Sorry for the l337 garbage in the title. I've been absorbing the ideas from Dr. Ed Nuhfer (see previous post) about knowledge surveys, and in particular the idea that complexity and difficulty are orthogonal. That is to say, different dimensions. We could think of an abstraction of learning that incorporates these into a graph. Mathematicians love graphs. Well, applied mathematicians love graphs anyway.
I have used my considerable expertise with Paint to produce the glorious figure shown above. It's supposed to lay bare an abstraction of the learning process if we only consider difficulty (expressed here inversely as probability of success) and complexity. I think it's fair to say that we sometimes think of learning happening this way--that no matter what the task, probability of success is increased by training, and that more complex tasks are inherently more difficult than less complex ones. This may, of course, be utterly wrong.
We encountered Moravec's Paradox in a previous episode here. The idea is that some things that are very complex seem easy. For example, judging another person's character, or determining if another beer is worth four bucks at the bar. So, it may be that the vertical dimension of the graph isn't conveying anything of interest. But I have a way to wiggle out of that problem.

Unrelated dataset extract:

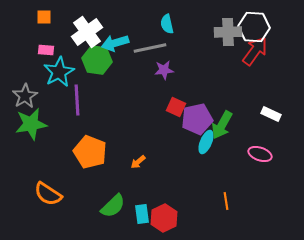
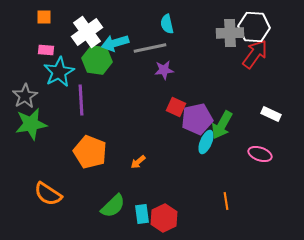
gray cross: moved 2 px right, 1 px down
red arrow: moved 3 px down
purple line: moved 4 px right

If we restrict ourselves to thinking about purely deductive reasoning tasks, then success depends on the learner's ability to execute an algorithm. Multiplication tables or solving standard differential equations--it's all step-by-step reasoning. In this case, it seems reasonable to assume that increased complexity (number of steps involved) reduces chance of success. In fact, if we abstract out a constant probability of success for each step, then we'd expect an exponentially decaying probability of success as complexity increases because we're multiplying probabilities together (if they're independent anyway).
We could test this with math placement test results. An analysis of the problems on a standard college placement test should give us pretty quickly the approximate number of steps required to solve any given problem (with suitable definitions and standards). The test results will give us a statistical bound on probability of success. Looking at the two together should be interesting. If we assume that Pr[success on item of complexity c] = exp( d*c), where d is some (negative) constant to be determined, and c is the complexity measured in solution-steps, then we could analyze which problems are unexpectedly easy or difficult. That is, we could analyze the preparation of students taking the placement not just by looking at the number of problems they got correct, but the level of complexity they can deal with.
I've written a lot about complexity and analytical thinking, which you can sieve from the blog via the search box if you're interested. I won't recapitulate here.
I'll see if I can find some placement test data to try this out on. It should make for an interesting afternoon some day this summer. Stay tuned.
Update: It occurs to me upon reflection that if the placement test is multiple-choice, this may not work. Many kinds of deterministic processes are easier to verify backwards than they are to run forwards. For example, if a problem asks for the roots of a quadratic equation, it's likely easier to plug in the candidates for the answers and see if they work than it is to use the quadratic equation or complete the square (i.e. actually solve the problem directly). This would make the complexity weights dubious.